**Source material**
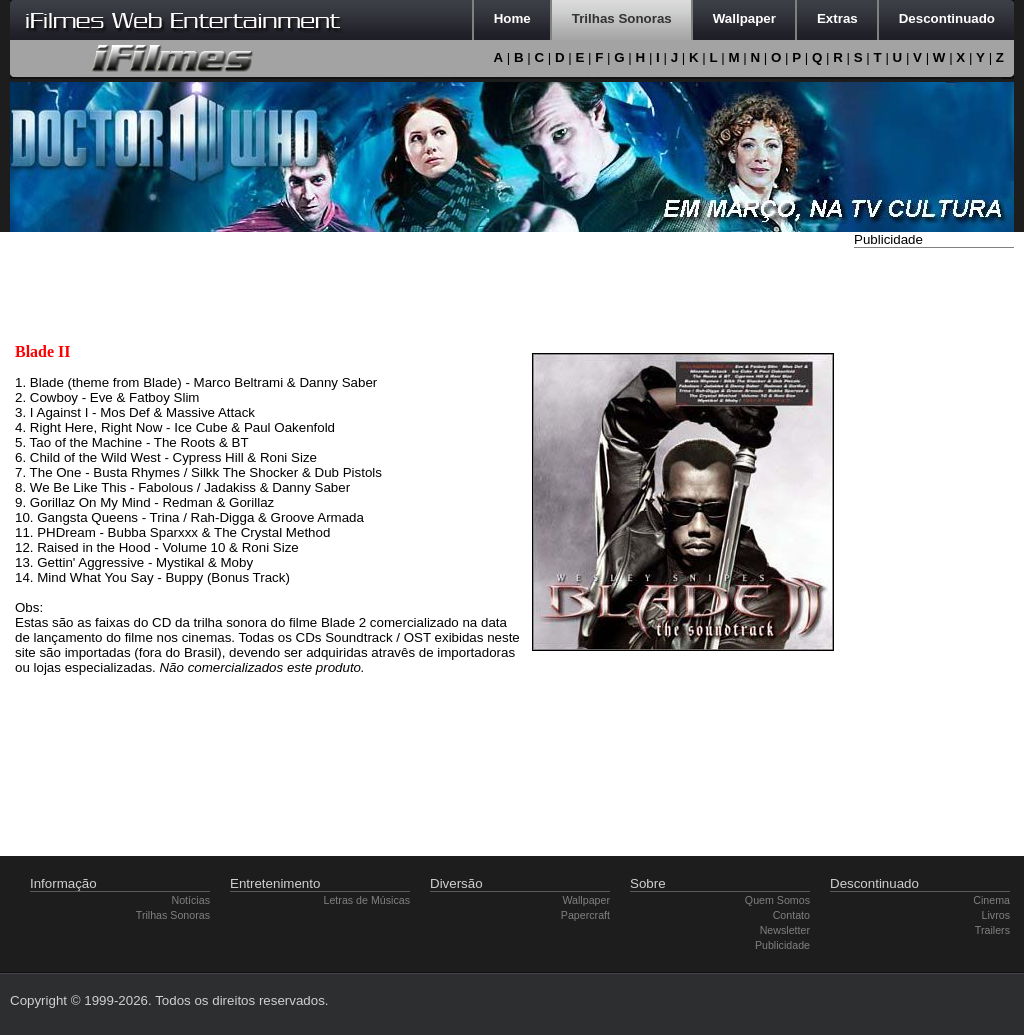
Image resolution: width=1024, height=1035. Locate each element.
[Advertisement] (934, 553)
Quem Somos (777, 900)
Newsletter (785, 930)
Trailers (992, 930)
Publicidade (782, 945)
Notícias (191, 900)
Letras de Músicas (367, 900)
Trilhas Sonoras (173, 915)
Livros (996, 915)
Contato (791, 915)
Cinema (991, 900)
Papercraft (585, 915)
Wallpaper (586, 900)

**Task brief**
Repeat the material above exactly. Leave every picture out of it.

**Solution**
Image resolution: width=1024, height=1035. Locate each element.
[Advertisement] (934, 553)
Quem Somos (777, 900)
Newsletter (785, 930)
Trailers (992, 930)
Publicidade (782, 945)
Notícias (191, 900)
Letras de Músicas (367, 900)
Trilhas Sonoras (173, 915)
Livros (996, 915)
Contato (791, 915)
Cinema (991, 900)
Papercraft (585, 915)
Wallpaper (586, 900)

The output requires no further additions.